(Saved data entries)
══════

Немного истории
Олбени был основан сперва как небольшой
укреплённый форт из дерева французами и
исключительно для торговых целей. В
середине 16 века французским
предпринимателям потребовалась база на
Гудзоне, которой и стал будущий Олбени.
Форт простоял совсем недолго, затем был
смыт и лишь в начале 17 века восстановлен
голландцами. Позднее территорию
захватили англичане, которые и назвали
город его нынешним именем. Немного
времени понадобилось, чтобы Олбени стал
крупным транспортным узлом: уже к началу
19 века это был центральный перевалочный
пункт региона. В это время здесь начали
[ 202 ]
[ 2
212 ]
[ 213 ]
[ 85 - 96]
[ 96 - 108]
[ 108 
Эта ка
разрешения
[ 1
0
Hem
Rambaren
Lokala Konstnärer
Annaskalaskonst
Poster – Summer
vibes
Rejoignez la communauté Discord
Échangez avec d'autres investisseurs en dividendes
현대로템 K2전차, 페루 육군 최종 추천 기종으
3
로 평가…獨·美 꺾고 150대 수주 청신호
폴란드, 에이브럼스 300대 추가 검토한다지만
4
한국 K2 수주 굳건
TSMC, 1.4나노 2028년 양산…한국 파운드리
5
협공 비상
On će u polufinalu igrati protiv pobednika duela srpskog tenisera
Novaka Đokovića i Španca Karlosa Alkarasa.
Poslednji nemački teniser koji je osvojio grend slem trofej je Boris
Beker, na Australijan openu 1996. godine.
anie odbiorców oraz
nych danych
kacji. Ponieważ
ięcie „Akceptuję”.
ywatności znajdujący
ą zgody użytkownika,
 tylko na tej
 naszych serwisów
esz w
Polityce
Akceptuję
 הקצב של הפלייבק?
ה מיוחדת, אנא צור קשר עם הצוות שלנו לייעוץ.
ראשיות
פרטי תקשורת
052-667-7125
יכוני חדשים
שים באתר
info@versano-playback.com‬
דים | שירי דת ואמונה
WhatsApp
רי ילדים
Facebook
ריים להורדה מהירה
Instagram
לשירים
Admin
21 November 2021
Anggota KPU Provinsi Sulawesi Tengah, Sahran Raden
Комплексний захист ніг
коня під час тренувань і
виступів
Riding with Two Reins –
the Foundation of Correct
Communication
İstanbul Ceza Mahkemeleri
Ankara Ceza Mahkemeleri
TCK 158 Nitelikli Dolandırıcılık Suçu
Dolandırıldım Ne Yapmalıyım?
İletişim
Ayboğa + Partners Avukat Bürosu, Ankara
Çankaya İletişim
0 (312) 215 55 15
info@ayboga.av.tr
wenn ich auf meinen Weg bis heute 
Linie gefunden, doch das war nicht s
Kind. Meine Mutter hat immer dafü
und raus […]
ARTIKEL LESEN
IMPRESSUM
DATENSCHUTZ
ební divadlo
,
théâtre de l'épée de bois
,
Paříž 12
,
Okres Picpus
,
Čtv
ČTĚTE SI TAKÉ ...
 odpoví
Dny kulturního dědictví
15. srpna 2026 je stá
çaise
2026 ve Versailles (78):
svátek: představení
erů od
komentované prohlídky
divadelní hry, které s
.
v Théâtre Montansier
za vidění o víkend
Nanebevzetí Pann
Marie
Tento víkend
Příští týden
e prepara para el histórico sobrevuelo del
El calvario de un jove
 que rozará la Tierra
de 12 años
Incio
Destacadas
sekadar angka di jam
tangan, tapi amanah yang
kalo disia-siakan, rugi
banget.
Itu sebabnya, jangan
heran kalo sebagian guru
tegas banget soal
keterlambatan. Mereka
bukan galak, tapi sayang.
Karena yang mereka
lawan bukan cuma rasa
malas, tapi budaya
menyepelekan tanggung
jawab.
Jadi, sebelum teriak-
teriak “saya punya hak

══════

### Exercise aim
Looking at the data above, return every line from the one with "предпринимателям потребовалась база на" down to the one with "город его нынешним именем. Немного", exactly and inclusively.

### Response to the exercise
предпринимателям потребовалась база на
Гудзоне, которой и стал будущий Олбени.
Форт простоял совсем недолго, затем был
смыт и лишь в начале 17 века восстановлен
голландцами. Позднее территорию
захватили англичане, которые и назвали
город его нынешним именем. Немного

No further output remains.